When I need to travel by plane, I often catch a shuttle to the airport. This is one of those little buses that will pick me up at my door and drop me at the terminal. The service is a little bit expensive (and getting more so), at least compared to having Aileen drive me, but the cost is well worth it when compared to waking the family at 5 AM and bundling them into the car. That just does not work out well.

A couple of months ago, when heading from the airport to home, I noticed a little magazine in the seat pocket ahead of me and, with nothing else to do, dug it out and gave it a read. It was a tourist guide to Southern Ontario, focusing on Toronto and the cities and towns surrounding it. Naturally, I flipped about halfway through to the “O” section to see what the editors would say about my home town of Oakville. They had a lot to say, as it happens.
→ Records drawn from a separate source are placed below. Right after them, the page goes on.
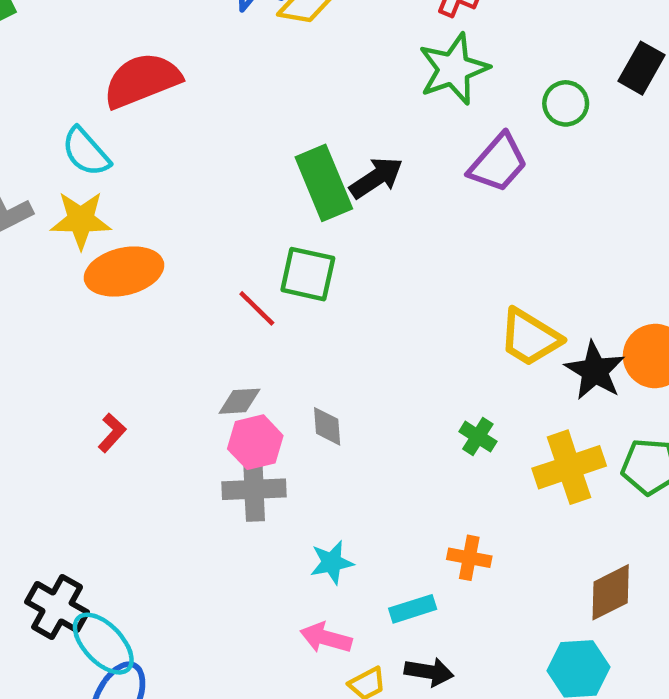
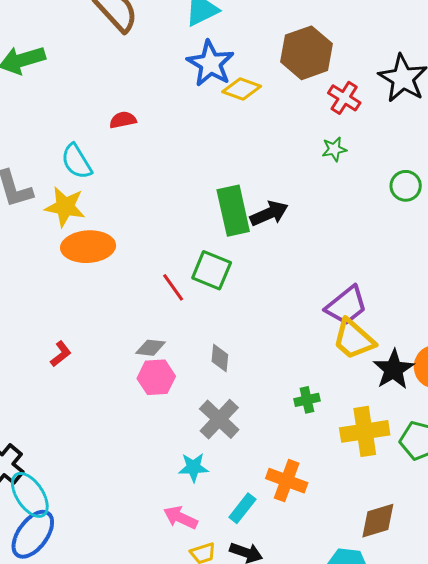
green star: (454, 69) -> (334, 149), size x0.5
red semicircle: (142, 80) -> (123, 120), size x0.5
purple trapezoid: (498, 163) -> (346, 306), moved
gray diamond: (327, 426) -> (220, 358), moved
green cross: (478, 437) -> (307, 400), turned 35
gray cross: (254, 489) -> (219, 419), moved, turned 36
orange cross: (469, 558) -> (287, 481), size x1.4
cyan rectangle: (413, 609) -> (242, 508), turned -44

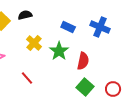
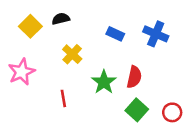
green star: (59, 51) -> (104, 82), moved
red line: (27, 78) -> (63, 98), turned 32

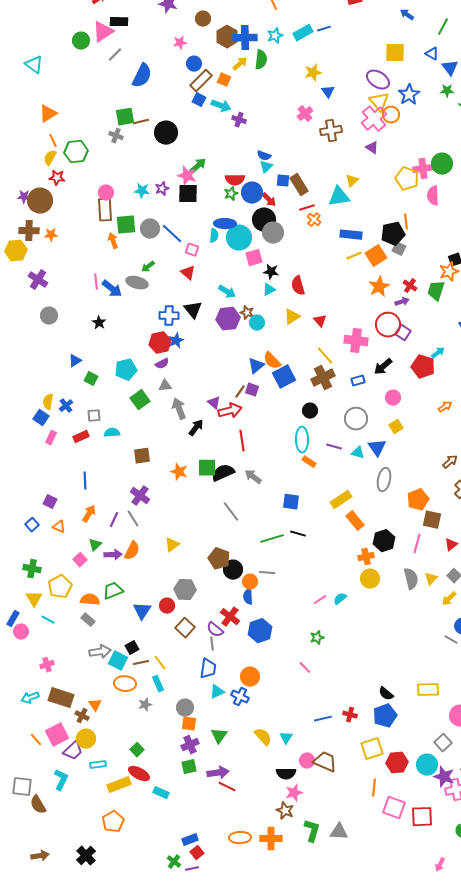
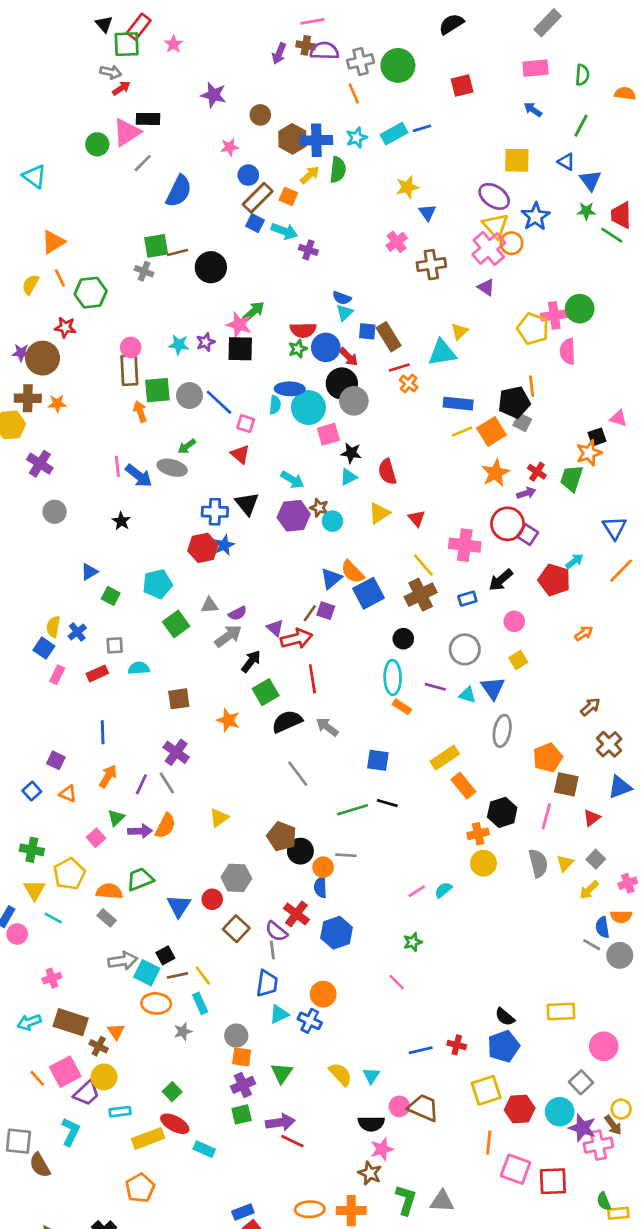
yellow semicircle: (50, 158) -> (30, 285), moved
purple semicircle: (162, 364) -> (238, 613), moved
gray arrow: (179, 409) -> (228, 636), turned 75
green square: (207, 468) -> (266, 692), moved, turned -30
They mentioned the beauty of the old neighborhoods along the shores of Lake Ontario where many of the homes have stood for 100 years or more and where you need not even apply unless you’ve got at least seven digits to put toward your home. They mentioned the main street with all its quaint shops, boutiques and cafes and suggested that a person could easily spend a day there browsing, shopping, eating, snapping photographs. They wrote of the beautiful harbor, of some of the provincial parks and of the little museum dedicating to preserving the history of the area. They declared Oakville an exceptionally beautiful town and a must-visit for anyone who happens to be in the area.
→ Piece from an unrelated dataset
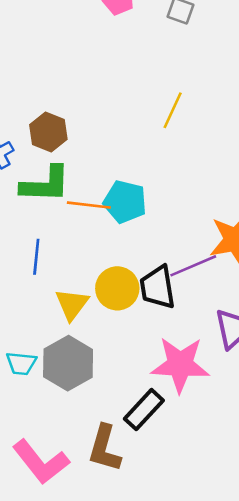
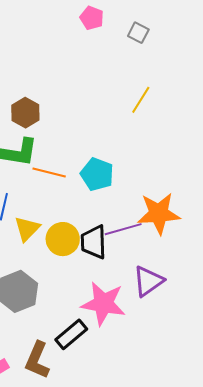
yellow line: (173, 110) -> (141, 100), moved
cyan pentagon: (125, 202) -> (97, 174), moved
yellow triangle: (72, 304) -> (27, 229), moved

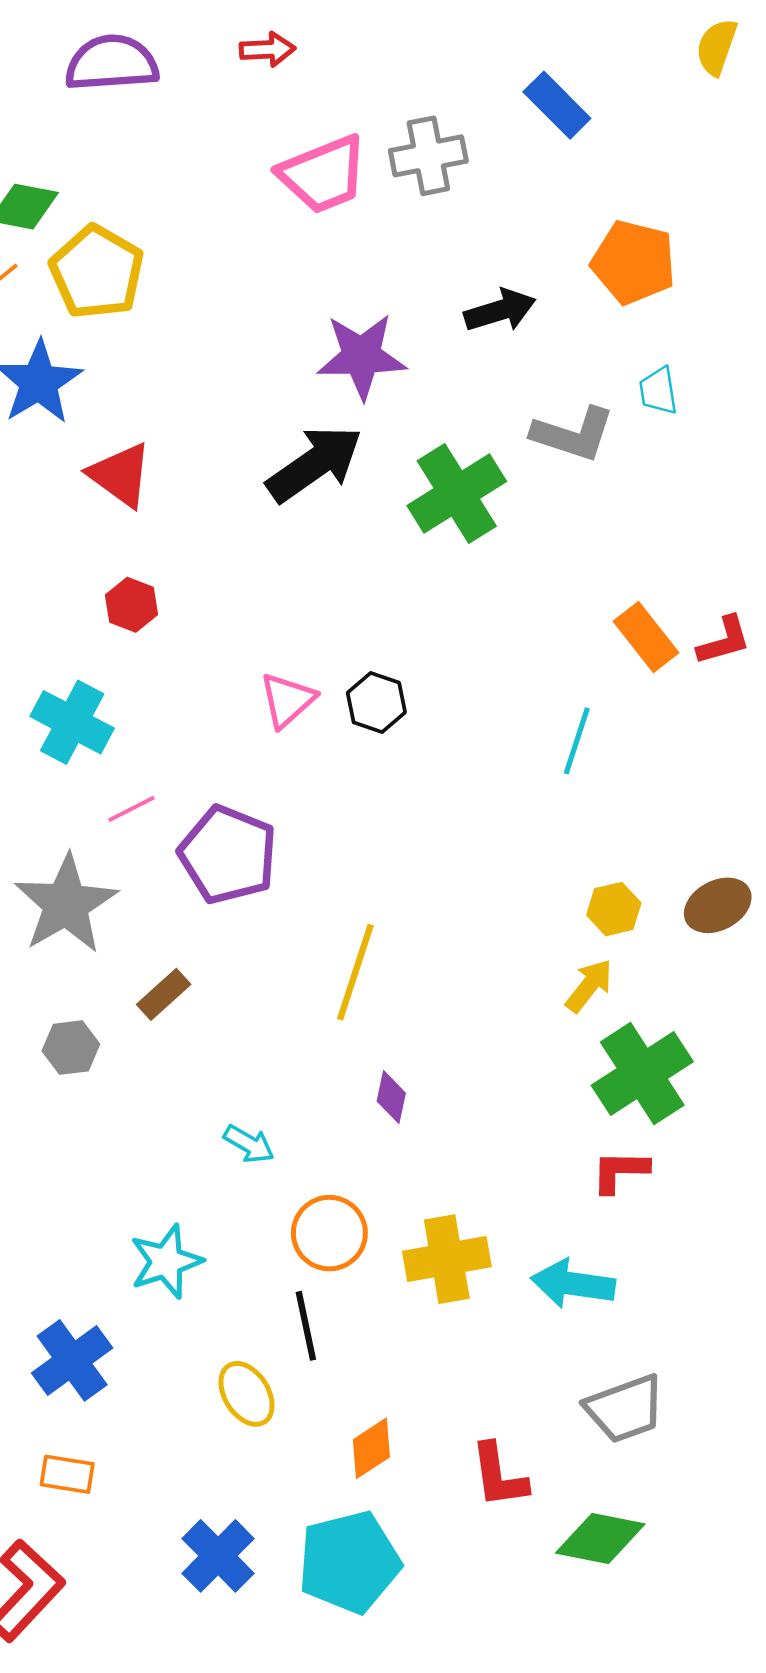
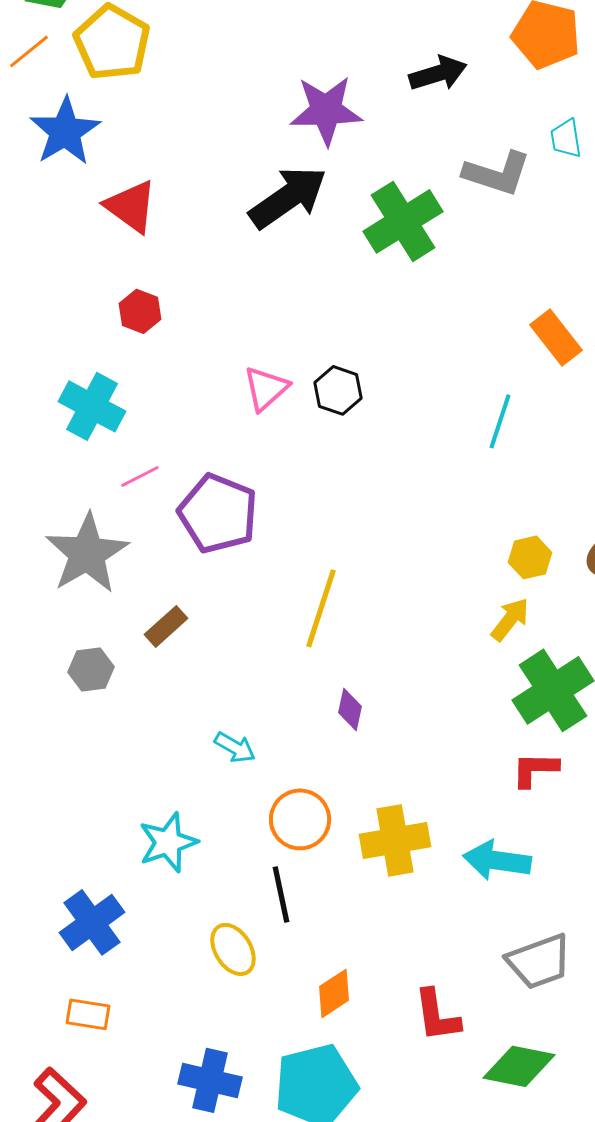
blue cross: (218, 1556) -> (210, 1080), turned -32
As I finished up the Oakville section, I couldn’t help but think, “Wow. Oakville sounds like a really great place!” The editors’ description of my town opened my eyes, or re-opened my eyes, to some of the beauty I have lost in its familiarity. I see so many of these things so often that they have lost their interest, lost what sets them apart. It brought to mind the old cliche, “Familiarity breeds contempt.” When I see those grand old homes, I see inflated real estate prices and snobby kids who attend tens-of-thousands-of-dollars-a-year private schools that pretty much set them up for life in the local old boy network (and where their high schools are called “colleges” just to set them apart). When I see Lakeshore Road, the main street, I think of overpaid merchandise and far too little parking. I have rarely ventured into the local parks and have never set foot inside the museum. I suppose I’ve pretty much taken my town for granted. In all its familiarity it has eventually generated contempt. It’s just Oakville, right?

I would like to say that since that day I’ve taken a renewed interest in my town and have begun to see it for what it is. Maybe in some ways I have. The last time I went down to the old part of town I did pause to take in some of those grand old homes and to appreciate their beauty. And there is beauty in those homes–more so, I think, than the new builds that fill so much of the rest of the town. We recently went down to the edge of Lake Ontario, right near the museum, to shoot some family photographs and couldn’t help but note the beauty of the parks and the unique character of the old part of the town. It is picturesque, without a doubt.

But even more than helping me appreciate the town I live in, simply reading this simple little magazine began to open my eyes to some of the other things in life I take for granted, some of the other things I’ve allowed to become too familiar. Some of God’s greatest gifts to me are the ones that are closest to me and it is discouraging that these are the very ones with which I am most likely to grow too familiar–so familiar that they begin to seem so drab, so…normal. The remarkable can so soon become unremarkable just by its closeness. The greatest gift can fade just because it is so accessible. Discontentment seems native to the human heart, at least in this sinful world. And I think we all are prone to allow the greatest, closest gifts to fade simply by virtue of their familiarity.